Data excerpts |
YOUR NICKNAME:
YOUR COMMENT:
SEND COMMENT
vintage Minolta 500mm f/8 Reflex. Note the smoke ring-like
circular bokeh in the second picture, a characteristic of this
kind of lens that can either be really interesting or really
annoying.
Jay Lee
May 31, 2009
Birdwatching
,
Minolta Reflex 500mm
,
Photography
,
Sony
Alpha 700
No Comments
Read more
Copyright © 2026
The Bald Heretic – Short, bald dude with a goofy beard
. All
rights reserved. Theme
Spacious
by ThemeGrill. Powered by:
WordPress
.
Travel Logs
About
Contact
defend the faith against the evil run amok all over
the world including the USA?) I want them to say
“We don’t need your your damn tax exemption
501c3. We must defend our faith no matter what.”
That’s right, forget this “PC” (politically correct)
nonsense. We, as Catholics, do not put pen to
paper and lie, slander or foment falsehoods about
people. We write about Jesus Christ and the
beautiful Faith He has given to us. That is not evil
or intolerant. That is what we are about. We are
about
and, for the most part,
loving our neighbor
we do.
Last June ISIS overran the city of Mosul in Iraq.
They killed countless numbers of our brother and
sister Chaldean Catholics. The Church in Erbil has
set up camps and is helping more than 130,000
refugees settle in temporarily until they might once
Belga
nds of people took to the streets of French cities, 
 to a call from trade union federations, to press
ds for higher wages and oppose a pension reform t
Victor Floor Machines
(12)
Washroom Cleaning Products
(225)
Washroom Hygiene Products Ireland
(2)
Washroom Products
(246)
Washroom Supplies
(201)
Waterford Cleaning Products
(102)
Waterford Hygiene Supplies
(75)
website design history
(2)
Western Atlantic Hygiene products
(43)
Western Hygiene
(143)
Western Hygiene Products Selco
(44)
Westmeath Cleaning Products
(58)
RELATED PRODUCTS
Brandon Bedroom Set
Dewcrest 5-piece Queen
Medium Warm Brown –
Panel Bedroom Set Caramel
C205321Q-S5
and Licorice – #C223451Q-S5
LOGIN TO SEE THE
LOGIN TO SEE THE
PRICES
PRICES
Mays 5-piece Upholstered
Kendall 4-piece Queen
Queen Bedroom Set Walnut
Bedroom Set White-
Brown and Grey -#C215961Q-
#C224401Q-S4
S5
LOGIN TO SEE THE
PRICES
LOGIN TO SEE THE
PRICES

Exercise description | With nothing left out, output the whole listing exactly.

Written reply |
YOUR NICKNAME:
YOUR COMMENT:
SEND COMMENT
vintage Minolta 500mm f/8 Reflex. Note the smoke ring-like
circular bokeh in the second picture, a characteristic of this
kind of lens that can either be really interesting or really
annoying.
Jay Lee
May 31, 2009
Birdwatching
,
Minolta Reflex 500mm
,
Photography
,
Sony
Alpha 700
No Comments
Read more
Copyright © 2026
The Bald Heretic – Short, bald dude with a goofy beard
. All
rights reserved. Theme
Spacious
by ThemeGrill. Powered by:
WordPress
.
Travel Logs
About
Contact
defend the faith against the evil run amok all over
the world including the USA?) I want them to say
“We don’t need your your damn tax exemption
501c3. We must defend our faith no matter what.”
That’s right, forget this “PC” (politically correct)
nonsense. We, as Catholics, do not put pen to
paper and lie, slander or foment falsehoods about
people. We write about Jesus Christ and the
beautiful Faith He has given to us. That is not evil
or intolerant. That is what we are about. We are
about
and, for the most part,
loving our neighbor
we do.
Last June ISIS overran the city of Mosul in Iraq.
They killed countless numbers of our brother and
sister Chaldean Catholics. The Church in Erbil has
set up camps and is helping more than 130,000
refugees settle in temporarily until they might once
Belga
nds of people took to the streets of French cities, 
 to a call from trade union federations, to press
ds for higher wages and oppose a pension reform t
Victor Floor Machines
(12)
Washroom Cleaning Products
(225)
Washroom Hygiene Products Ireland
(2)
Washroom Products
(246)
Washroom Supplies
(201)
Waterford Cleaning Products
(102)
Waterford Hygiene Supplies
(75)
website design history
(2)
Western Atlantic Hygiene products
(43)
Western Hygiene
(143)
Western Hygiene Products Selco
(44)
Westmeath Cleaning Products
(58)
RELATED PRODUCTS
Brandon Bedroom Set
Dewcrest 5-piece Queen
Medium Warm Brown –
Panel Bedroom Set Caramel
C205321Q-S5
and Licorice – #C223451Q-S5
LOGIN TO SEE THE
LOGIN TO SEE THE
PRICES
PRICES
Mays 5-piece Upholstered
Kendall 4-piece Queen
Queen Bedroom Set Walnut
Bedroom Set White-
Brown and Grey -#C215961Q-
#C224401Q-S4
S5
LOGIN TO SEE THE
PRICES
LOGIN TO SEE THE
PRICES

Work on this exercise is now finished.